21

I am trying to create a table with an auto-increment column as below. Since Redshift psql doesn't support SERIAL, I had to use IDENTITY data type:

IDENTITY(seed, step)
Clause that specifies that the column is an IDENTITY column. An IDENTITY column contains unique auto-generated values. These values start with the value specified as seed and increment by the number specified as step. The data type for an IDENTITY column must be either INT or BIGINT.`

My create table statement looks like this:

CREATE TABLE my_table(
        id INT IDENTITY(1,1),
        name CHARACTER VARYING(255) NOT NULL,
        PRIMARY KEY( id ) 
);

However, when I tried to insert data into my_table, rows increment only on the even number, like below:

 id | name | 
----+------+
  2 | anna |
  4 | tom  |
  6 | adam |
  8 | bob  |
 10 | rob  |

My insert statements look like below:

INSERT INTO my_table ( name ) 
VALUES ( 'anna' ), ('tom') , ('adam') , ('bob') , ('rob' );

I am also having trouble with bringing the id column back to start with 1. There are solutions for SERIAL data type, but I haven't seen any documentation for IDENTITY. Any suggestions would be much appreciated!

peipei
  • 1,407
  • 3
  • 14
  • 22
  • Weird. I tried your code and don't see the problem. The ids are 1-5. – Anthony Mar 26 '15 at 06:44
  • I have the same problem while loading a csv file from s3 to redshift. – Alex Mathew Oct 28 '15 at 05:28
  • 3
    For the record, I have the same problem. Strange how it is not consistent. (I did IDENTITY(0,1) as the Jorge said below, but the second one being 1 should be all that matters. I wonder if its a regional bug? I'm on us-west-2 (Oregon) – Cognitio Jun 25 '16 at 01:21
  • I have the same issue too: `CREATE TABLE temp ( id bigint IDENTITY(0,1), val varchar(255) ); INSERT INTO temp (val) values ('a'), ('b'), ('c');` gives me ascending even values, starting with 0. – Ogaday Jun 20 '17 at 14:11

3 Answers3

18

You have to set your identity as follows:

id INT IDENTITY(0,1)

Source: http://docs.aws.amazon.com/redshift/latest/dg/r_CREATE_TABLE_examples.html

And you can't reset the id to 0. You will have to drop the table and create it back again.

Jorge
  • 664
  • 1
  • 12
  • 33
6

Set your seed value to 1 and your step value to 1.

Create table

CREATE table my_table(
    id bigint identity(1, 1),
    name varchar(100),
    primary key(id));

Insert rows

INSERT INTO organization ( name ) 
VALUES ('anna'), ('tom') , ('adam'), ('bob'), ('rob');

Results

 id | name | 
----+------+
  1 | anna |
  2 | tom  |
  3 | adam |
  4 | bob  |
  5 | rob  |

For some reason, if you set your seed value to 0 and your step value to 1 then the integer will increase in steps of 2.

Create table

CREATE table my_table(
    id bigint identity(0, 1),
    name varchar(100),
    primary key(id));

Insert rows

INSERT INTO organization ( name ) 
VALUES ('anna'), ('tom') , ('adam'), ('bob'), ('rob');

Results

 id | name | 
----+------+
  0 | anna |
  2 | tom  |
  4 | adam |
  6 | bob  |
  8 | rob  |
Andrew Fogg
  • 645
  • 1
  • 8
  • 16
6

This issue is discussed at length in AWS forum.

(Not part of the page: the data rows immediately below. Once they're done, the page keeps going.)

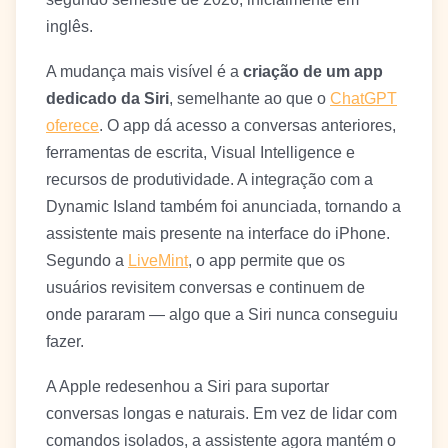
inglês.
A mudança mais visível é a
criação de um app
dedicado da Siri
, semelhante ao que o
ChatGPT
oferece
. O app dá acesso a conversas anteriores,
ferramentas de escrita, Visual Intelligence e
recursos de produtividade. A integração com a
Dynamic Island também foi anunciada, tornando a
assistente mais presente na interface do iPhone.
Segundo a
LiveMint
, o app permite que os
usuários revisitem conversas e continuem de
onde pararam — algo que a Siri nunca conseguiu
fazer.
A Apple redesenhou a Siri para suportar
conversas longas e naturais. Em vez de lidar com
comandos isolados, a assistente agora mantém o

https://forums.aws.amazon.com/message.jspa?messageID=623201

The answer from the AWS.

Short answer to your question is seed and step are only honored if you disable both parallelism and the COMPUPDATE option in your COPY. Parallelism is disabled if and only if you're loading your data from a single file, which is what we normally do not recommend, and hence will be an unlikely scenario for most users.

Parallelism impacts things because in order to ensure that there is no single point of contention in assigning identity values to rows, there end up being gaps in the value assignment. When parallelism is disabled, the load is happening serially, and therefore, there is no issue with assigning different id values in parallel.

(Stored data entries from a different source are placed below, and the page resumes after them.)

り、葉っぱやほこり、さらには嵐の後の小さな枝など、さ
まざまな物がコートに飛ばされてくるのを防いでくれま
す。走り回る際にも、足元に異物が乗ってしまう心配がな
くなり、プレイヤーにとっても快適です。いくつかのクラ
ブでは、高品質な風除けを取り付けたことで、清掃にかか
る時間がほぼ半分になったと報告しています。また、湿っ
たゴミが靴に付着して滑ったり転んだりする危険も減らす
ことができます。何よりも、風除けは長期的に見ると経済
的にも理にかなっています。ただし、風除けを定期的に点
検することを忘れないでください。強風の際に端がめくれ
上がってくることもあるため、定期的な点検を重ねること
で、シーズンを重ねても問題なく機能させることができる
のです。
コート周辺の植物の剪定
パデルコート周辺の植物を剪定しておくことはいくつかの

The reason COMPUPDATE impacts things is when it's enabled, the COPY is actually making 2 passes over your data. During the first pass, it internally increments the identity values, and as a result, your initial value starts with a larger value than you'd expect.

We'll update the doc to reflect this.

Also multiple nodes seems to cause such effect with IDENTITY column. In essence it can only provide you with guaranteed unique IDs.